About this exercise:
From start to finish, set down the entries below exactly, leaving out the pictures.
────────────────────
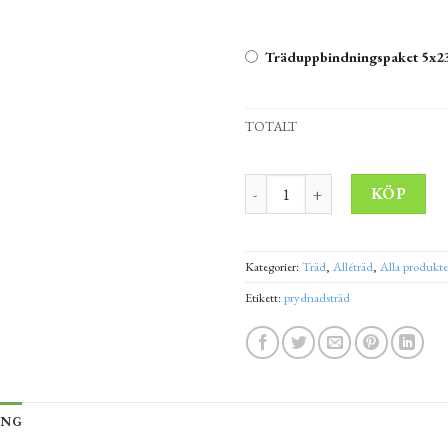
Träduppbindningspaket 5x23
TOTALT
Pelarrönn 'Autumn Spire' 350
Alt
KÖP
Kategorier:
Träd
,
Alléträd
,
Alla produkte
Etikett:
prydnadsträd
ING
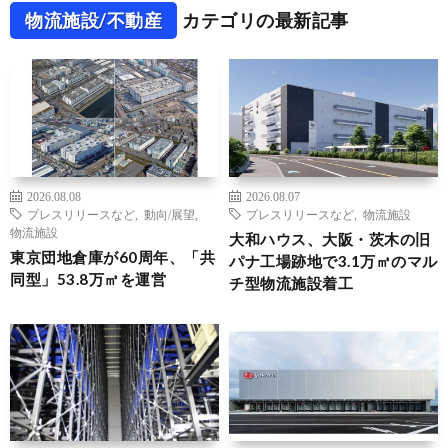
物流施設/不動産
カテゴリの最新記事
2026.08.08
2026.08.07
プレスリリースなど
,
動向/展望
,
プレスリリースなど
,
物流施設
物流施設
大和ハウス、大阪・茨木の旧
東京団地倉庫が60周年、「共
パナ工場跡地で3.1万㎡のマル
同型」53.8万㎡を運営
チ型物流施設着工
────────────────────
Task response:
Träduppbindningspaket 5x23
TOTALT
Pelarrönn 'Autumn Spire' 350
Alt
KÖP
Kategorier:
Träd
,
Alléträd
,
Alla produkte
Etikett:
prydnadsträd
ING
物流施設/不動産
カテゴリの最新記事
2026.08.08
2026.08.07
プレスリリースなど
,
動向/展望
,
プレスリリースなど
,
物流施設
物流施設
大和ハウス、大阪・茨木の旧
東京団地倉庫が60周年、「共
パナ工場跡地で3.1万㎡のマル
同型」53.8万㎡を運営
チ型物流施設着工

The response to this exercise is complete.